TASK DETAILS:
Return all lines of the records that contain the word "Nikki".

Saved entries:
○ ○ ○

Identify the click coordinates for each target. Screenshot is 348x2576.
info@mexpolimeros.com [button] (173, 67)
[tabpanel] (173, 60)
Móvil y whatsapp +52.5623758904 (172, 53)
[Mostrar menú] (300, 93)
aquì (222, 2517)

○ ○ ○

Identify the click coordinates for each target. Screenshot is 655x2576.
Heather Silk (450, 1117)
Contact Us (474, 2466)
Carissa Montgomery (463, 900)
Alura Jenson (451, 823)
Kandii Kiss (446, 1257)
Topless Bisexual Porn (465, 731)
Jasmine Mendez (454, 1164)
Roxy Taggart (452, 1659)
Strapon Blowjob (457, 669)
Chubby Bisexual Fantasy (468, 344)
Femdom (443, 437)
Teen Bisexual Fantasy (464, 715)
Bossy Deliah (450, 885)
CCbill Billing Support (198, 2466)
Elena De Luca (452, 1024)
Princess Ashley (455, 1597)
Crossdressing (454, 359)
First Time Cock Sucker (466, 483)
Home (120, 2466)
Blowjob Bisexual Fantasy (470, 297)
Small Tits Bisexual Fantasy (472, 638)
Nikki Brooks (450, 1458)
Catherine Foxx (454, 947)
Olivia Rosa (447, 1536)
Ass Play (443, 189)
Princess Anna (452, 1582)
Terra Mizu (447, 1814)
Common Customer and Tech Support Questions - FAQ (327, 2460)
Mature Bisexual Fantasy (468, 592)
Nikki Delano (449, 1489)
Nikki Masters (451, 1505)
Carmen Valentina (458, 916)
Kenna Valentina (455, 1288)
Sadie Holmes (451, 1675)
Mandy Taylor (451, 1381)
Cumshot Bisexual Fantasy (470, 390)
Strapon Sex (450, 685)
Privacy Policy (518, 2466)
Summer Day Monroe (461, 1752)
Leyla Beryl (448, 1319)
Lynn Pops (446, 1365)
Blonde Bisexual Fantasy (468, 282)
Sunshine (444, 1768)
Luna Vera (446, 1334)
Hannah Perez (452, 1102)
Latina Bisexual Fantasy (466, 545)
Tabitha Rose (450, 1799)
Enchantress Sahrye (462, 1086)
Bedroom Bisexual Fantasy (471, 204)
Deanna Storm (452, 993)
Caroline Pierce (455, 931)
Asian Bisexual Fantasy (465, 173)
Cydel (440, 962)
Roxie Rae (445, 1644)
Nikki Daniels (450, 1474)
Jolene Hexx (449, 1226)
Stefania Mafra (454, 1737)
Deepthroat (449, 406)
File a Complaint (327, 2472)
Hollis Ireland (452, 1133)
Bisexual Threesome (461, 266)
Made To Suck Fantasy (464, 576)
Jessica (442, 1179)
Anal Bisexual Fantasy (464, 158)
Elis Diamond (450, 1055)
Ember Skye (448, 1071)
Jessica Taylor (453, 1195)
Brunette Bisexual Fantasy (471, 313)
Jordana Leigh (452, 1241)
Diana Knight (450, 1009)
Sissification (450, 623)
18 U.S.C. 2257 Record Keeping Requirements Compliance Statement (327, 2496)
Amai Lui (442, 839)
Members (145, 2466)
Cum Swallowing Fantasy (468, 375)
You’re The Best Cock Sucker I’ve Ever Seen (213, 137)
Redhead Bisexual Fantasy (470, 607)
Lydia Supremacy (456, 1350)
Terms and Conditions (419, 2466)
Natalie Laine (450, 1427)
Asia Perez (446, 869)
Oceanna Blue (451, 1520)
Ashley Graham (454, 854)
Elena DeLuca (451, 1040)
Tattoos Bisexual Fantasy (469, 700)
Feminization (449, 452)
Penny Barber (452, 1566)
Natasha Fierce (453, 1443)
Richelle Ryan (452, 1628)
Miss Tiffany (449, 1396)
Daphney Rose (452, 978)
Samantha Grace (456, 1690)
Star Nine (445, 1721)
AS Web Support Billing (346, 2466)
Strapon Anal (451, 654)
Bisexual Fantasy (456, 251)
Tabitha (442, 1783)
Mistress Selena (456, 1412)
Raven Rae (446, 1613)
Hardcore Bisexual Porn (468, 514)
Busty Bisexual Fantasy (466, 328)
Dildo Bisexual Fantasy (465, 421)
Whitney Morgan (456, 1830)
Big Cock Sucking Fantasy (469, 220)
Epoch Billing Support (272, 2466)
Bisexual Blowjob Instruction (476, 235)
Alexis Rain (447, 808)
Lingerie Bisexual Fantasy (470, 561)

○ ○ ○

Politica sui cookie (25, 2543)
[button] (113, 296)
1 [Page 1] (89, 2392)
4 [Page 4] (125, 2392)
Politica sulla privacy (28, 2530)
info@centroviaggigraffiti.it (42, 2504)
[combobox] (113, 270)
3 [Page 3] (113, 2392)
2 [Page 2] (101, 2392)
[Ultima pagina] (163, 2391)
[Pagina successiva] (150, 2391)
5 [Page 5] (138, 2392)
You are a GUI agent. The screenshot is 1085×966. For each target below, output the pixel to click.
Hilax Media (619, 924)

○ ○ ○

PROBLEM SOLUTION:
Nikki Brooks (450, 1458)
Nikki Delano (449, 1489)
Nikki Masters (451, 1505)
Nikki Daniels (450, 1474)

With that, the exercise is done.